Tuesday 4 February 2014

Structuring Joint Ventures. Legal Pitfalls and Possibilities.



    Have you reached the end of your purchase power but still want to own more Real Estate?  One option to keep the asset train running is to consider a joint venture. So what does this mean?  Difinitively put, "An association of persons for the purpose of a particular commercial undertaking with a view to mutual profit with each participant usually, but not necessarily, contributing money, property or skill."* A Joint Venture Agreement ( “JVA”) creates a legal entity through a contract, and identifies the major rights, duties, liabilities and obligation of each participant in the joint venture.   More simply put - a joint venture is finding other like-minded investors to work with.  This could be the most beneficial to all.   



    One of the advantages of a joint venture is that each of it’s members maintains a distinct legal entity from the others and each will only be held responsible for it’s own personal errors against third parties. Each member of the joint venture retains ownership of his or her property.  

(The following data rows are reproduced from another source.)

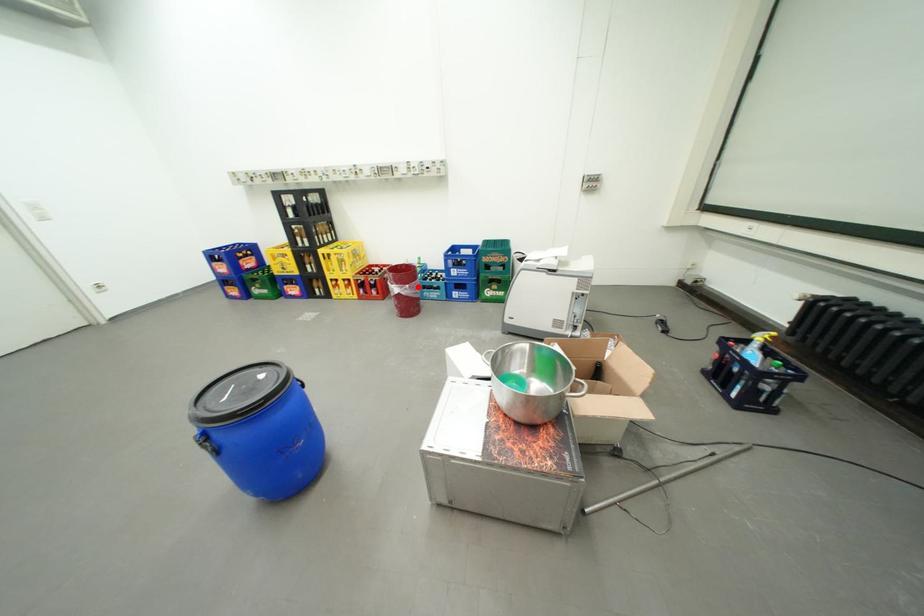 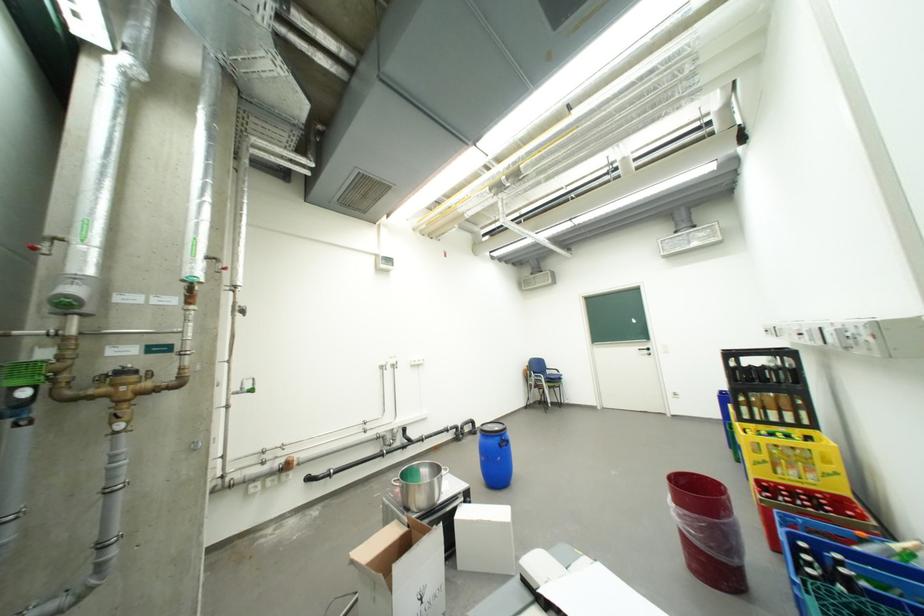 Question: I am providing you with two images of the same scene from different viewpoints. Image1 has a red point marked. In image2, the corresponding 3D location appears at what relative position? Reply with the corresponding letter.

Choices:
 (A) Closer
 (B) Farther

Answer: (B) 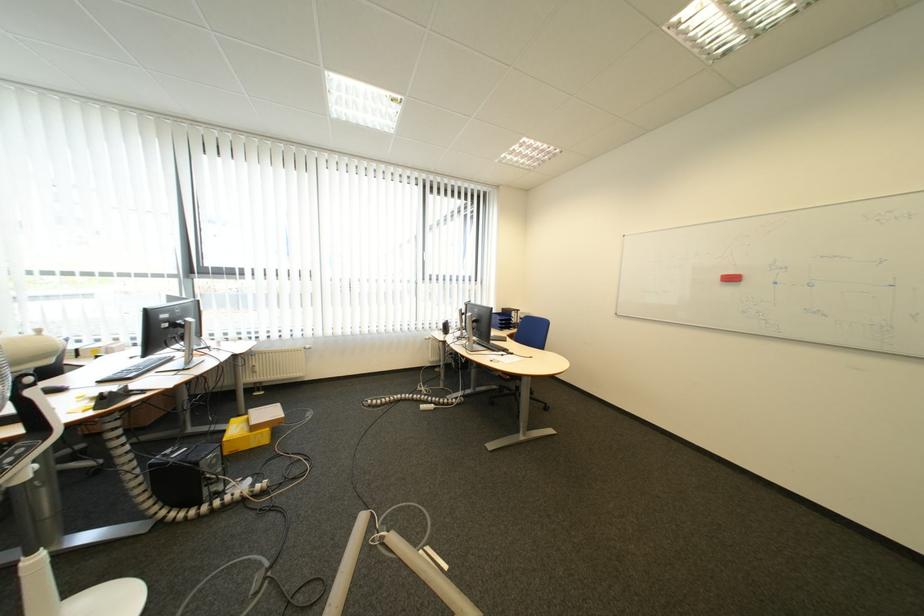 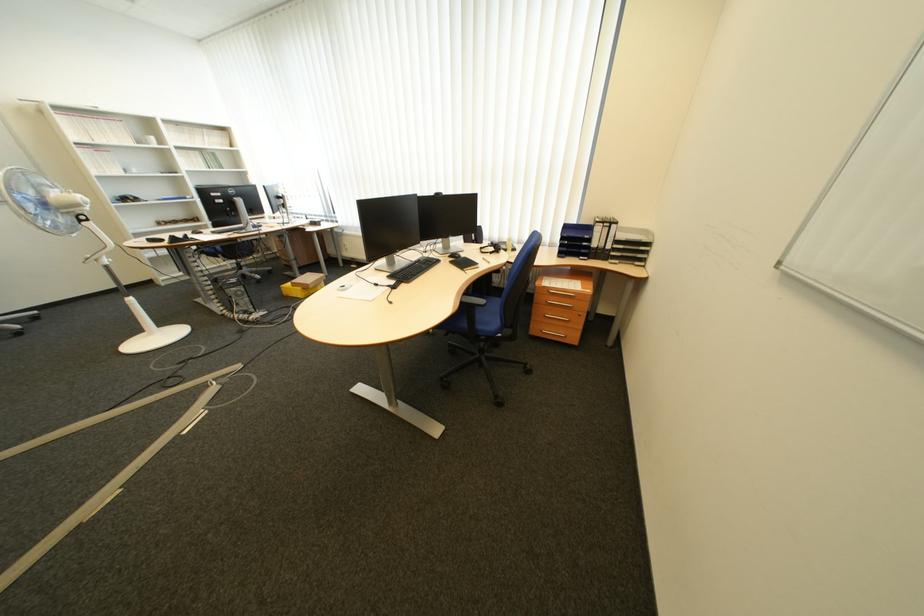 The point at [514,313] is marked in the first image. Where is the corresponding point in the second image?

(604, 225) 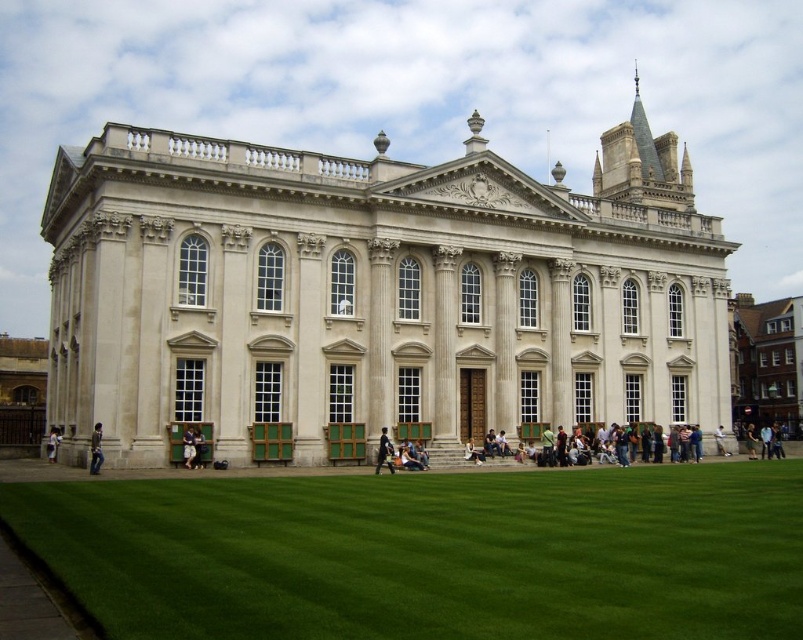 Who is higher up, green grass at lower center or light brown wooden bench at center?

green grass at lower center

At what (x,y) coordinates should I click in order to perform the action: click on green grass at lower center. Please return your answer as a coordinate pair (x, y). Looking at the image, I should click on (430, 554).

Who is positioned more to the right, dark blue fabric jacket at center or light brown wooden chair at lower center?

dark blue fabric jacket at center

Is dark blue fabric jacket at center positioned before light brown wooden chair at lower center?

No, it is not.

Between point (390, 452) and point (202, 460), which one is positioned in front?

Point (202, 460)

Locate an element on the screen. The width and height of the screenshot is (803, 640). dark blue fabric jacket at center is located at coordinates (384, 452).

Is point (377, 449) farther from viewer compared to point (51, 456)?

No, (377, 449) is in front of (51, 456).

Between dark blue fabric jacket at center and light brown leather jacket at lower left, which one has less height?

With less height is light brown leather jacket at lower left.

What are the coordinates of `dark blue fabric jacket at center` in the screenshot? It's located at (384, 452). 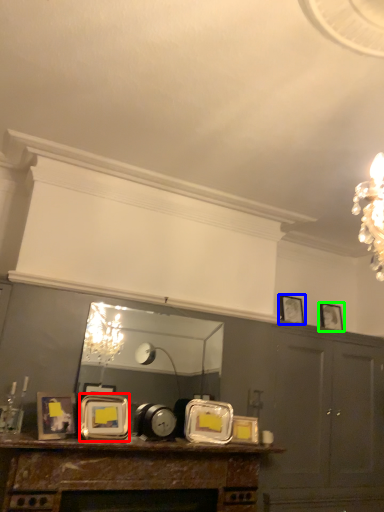 Question: Which object is positioned farthest from picture frame (highlighted by a red box)? Select from picture frame (highlighted by a blue box) and picture frame (highlighted by a green box).

Choices:
 (A) picture frame
 (B) picture frame

Answer: (B) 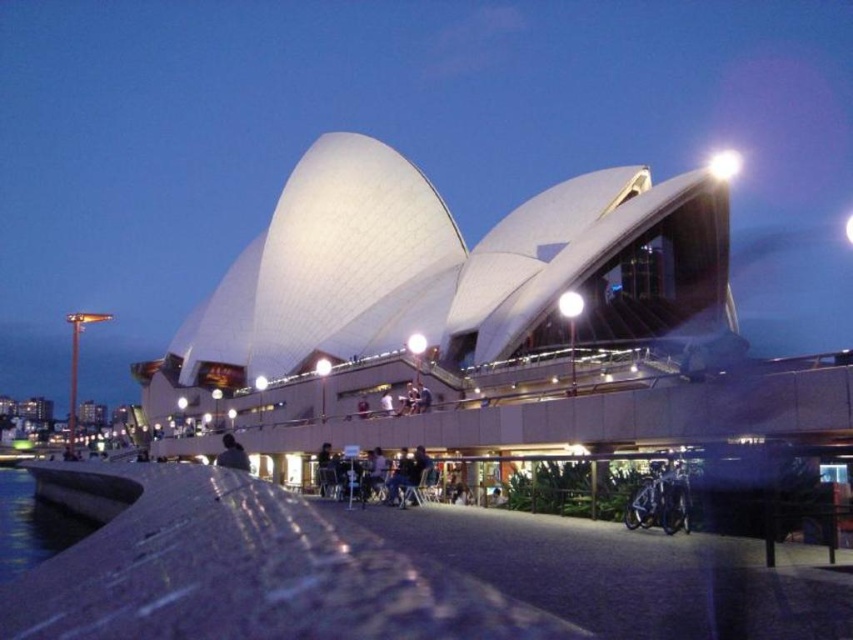 You are a photographer planning to capture the Sydney Opera House at dusk. You want to frame the scene such that the clear water at lower left and the light brown wooden chair at lower center are both visible. Which object should you position wider in your camera frame?

The clear water at lower left should be positioned wider in your camera frame because its width surpasses that of the light brown wooden chair at lower center.

You are planning to take a photo of the Sydney Opera House at dusk. You want to include both the clear water at lower left and the light brown wooden chair at lower center in your shot. Which object should you focus on first if you want to ensure both are in the frame?

Since the clear water at lower left is larger than the light brown wooden chair at lower center, you should focus on the clear water at lower left first to ensure it fits within the frame, then adjust to include the smaller chair.

You are standing at the Sydney Opera House walkway and want to reach a specific point marked at coordinates point (15,561). If your current position is 100 feet away from the Opera House, can you estimate whether the marked point is closer to you or further away than the Opera House itself?

The distance of point (15,561) from viewer is 277.00 feet. Since you are currently 100 feet away from the Opera House, the marked point is further away than the Opera House itself. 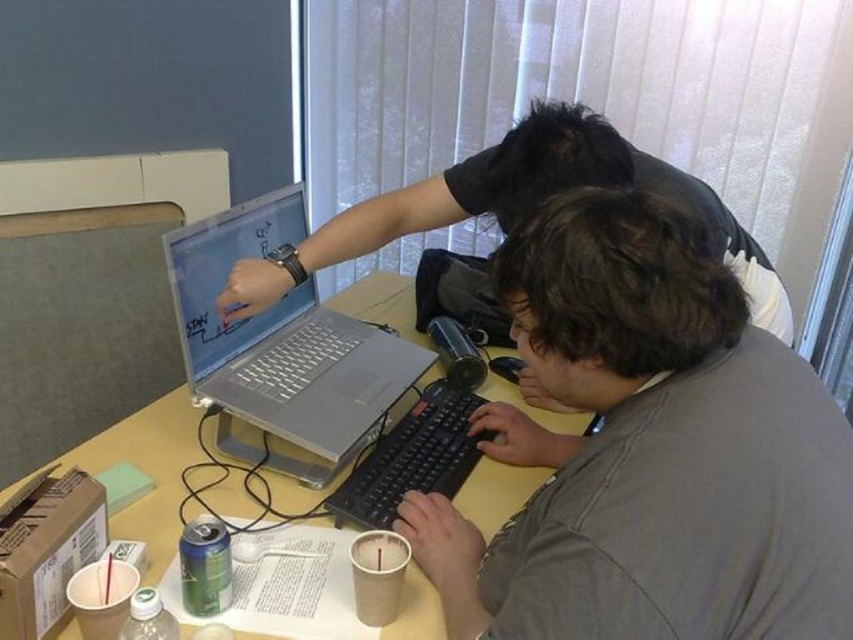 You are a photographer trying to capture a closeup of the keyboard in the scene. You notice two points marked as point 1 at coordinates (x=343, y=435) and point 2 at coordinates (x=221, y=212). Which point should you focus on to ensure the keyboard is in sharp focus?

Point 1 at coordinates (x=343, y=435) should be focused on because it is closer to the camera than point 2 at coordinates (x=221, y=212), ensuring the keyboard will be in sharp focus.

    What is expected of the join venture partners?  A group of people pooling together their resources can bring different contributions to the table.  Perhaps you have the cash for a down payment but are at the top of your debt to service ratio.  Finding other partners can allow you to use their under realized potential to help qualify your party to own more investment properties. Another contribution could be sweat equity.  If one or more party members don't have the time to tend to the investment another member could add their time and energy to renovate or manage the unit.